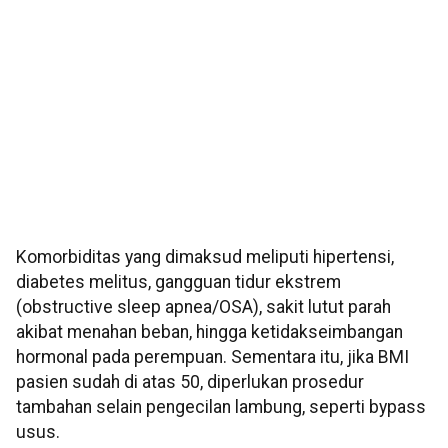
Komorbiditas yang dimaksud meliputi hipertensi,
diabetes melitus, gangguan tidur ekstrem
(obstructive sleep apnea/OSA), sakit lutut parah
akibat menahan beban, hingga ketidakseimbangan
hormonal pada perempuan. Sementara itu, jika BMI
pasien sudah di atas 50, diperlukan prosedur
tambahan selain pengecilan lambung, seperti bypass
usus.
==========
> WHAT TO DO: The pictures stay out of the copy. Set down the entries above precisely.

> EXERCISE OUTPUT:
Komorbiditas yang dimaksud meliputi hipertensi,
diabetes melitus, gangguan tidur ekstrem
(obstructive sleep apnea/OSA), sakit lutut parah
akibat menahan beban, hingga ketidakseimbangan
hormonal pada perempuan. Sementara itu, jika BMI
pasien sudah di atas 50, diperlukan prosedur
tambahan selain pengecilan lambung, seperti bypass
usus.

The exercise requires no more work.